Vieille locomotive vestige du passé.


Comme toujours je vous quitte en vous disant

a an lot soley !
à un autre soleil !

dimanche 19 avril 2015

M. Salomon tresseur de feuilles de palmiers




Aujourd'hui,à la plage, j'ai rencontré M. Salomon. 
Assis à l'ombre d'un catalpa, il travaille les feuilles sèches des palmiers royaux et les jeunes feuilles vertes des cocotiers. Avec comme seuls outils une petite paire de ciseaux et un couteau de cuisine, cette matière première facile d'accès, devient entre ses mains des oiseaux, des poissons ou des paniers et même des chapeaux.

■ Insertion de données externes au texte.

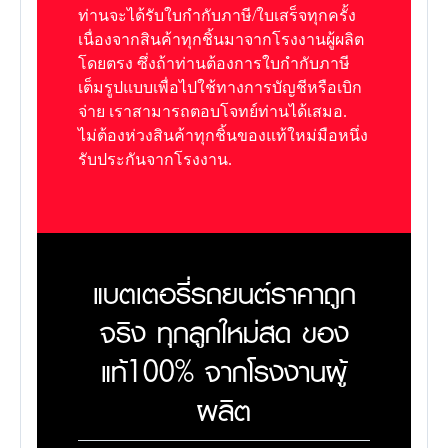
ท่านจะได้รับใบกำกับภาษี/ใบเสร็จทุกครั้ง
เนื่องจากสินค้าทุกชิ้นมาจากโรงงานผู้ผลิต
โดยตรง ซึ่งถ้าท่านต้องการใบกำกับภาษี
เต็มรูปแบบเพื่อไปใช้ทางการบัญชีหรือเบิก
จ่าย เราสามารถตอบโจทย์ท่านได้เสมอ.
ไม่ต้องห่วงสินค้าทุกชิ้นของแท้ใหม่มือหนึ่ง
รับประกันจากโรงงาน.
แบตเตอรี่รถยนต์ราคาถูก
จริง ทุกลูกใหม่สด ของ
แท้100% จากโรงงานผู้
ผลิต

La première fois que je vis cet artisanat fut à Barbade où nous étions allés en vacances dans les années quatre-vingt.  M. Salomon a été initié à cette technique par un ami des iles anglophones, passionné il se perfectionne par la pratique en bon autodidacte. Il vit de son industrie en vendant sa production aux touristes sur les plages de sud entre Sainte Luce et Sainte Anne.

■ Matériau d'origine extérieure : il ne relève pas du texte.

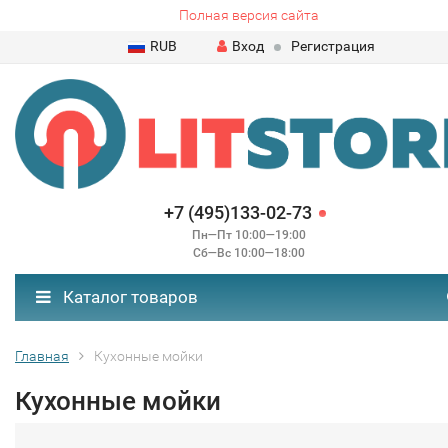
Полная версия сайта
RUB
Вход
Регистрация
+7 (495)133-02-73
Пн—Пт 10:00—19:00
Сб—Вс 10:00—18:00
Каталог товаров
Главная
Кухонные мойки
Кухонные мойки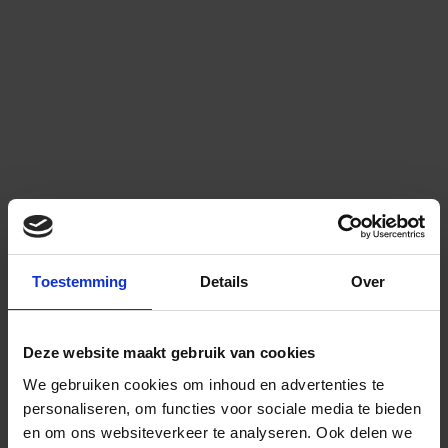
Toestemming
Details
Over
Deze website maakt gebruik van cookies
We gebruiken cookies om inhoud en advertenties te
personaliseren, om functies voor sociale media te bieden
en om ons websiteverkeer te analyseren.
Ook delen we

Je lui ai commandé un poisson et un oiseau, et compte tenu des autres ventes, j'ai pu estimer son gain du jour à une cinquantaine d'euros. Cette recette lui permet de vivre à la hauteur de ses besoins qui sont simples. Au cours de nos échanges, il m'indique qu'il était quelqu'un qui avait encore comme ligne de vie les valeurs traditionnelles et que   jeune il avait même coupé la canne. Il ne comprend pas cette jeunesse d'aujourd'hui qui n'a plus le sens de l'effort et de la dignité.
M. Salomon est un homme plus complexe qu'il ne laisse voir. Au détour de la conversation avec ma belle-soeur, en vacances, et dès qu'il a su qu'elle habitait Nancy, il lui dit que dans une vie antérieure il fut mécanicien à Vandeuvre dans la banlieue de Nancy. Nous ne saurons jamais quel fut son parcours de vie qui le mena des champs de cannes de Sainte Luce  sa commune natale, à un atelier de mécanique à Nancy et aujourd'hui tresseur de feuilles de palmiers sur la plage de la Pointe Marin.

 Vers quinze heures, il nettoya consciencieusement son emplacement de travail, rangea sa recette. Il avait gagné sa journée et il s'octroya une petite récompense, il sortit de son petit sac noir une petite bouteille de rhum blanc St Etienne et but à même le goulot une  unique gorgée.  
Cela était comme une ponctuation de sa journée, une respiration, un point d'orgue!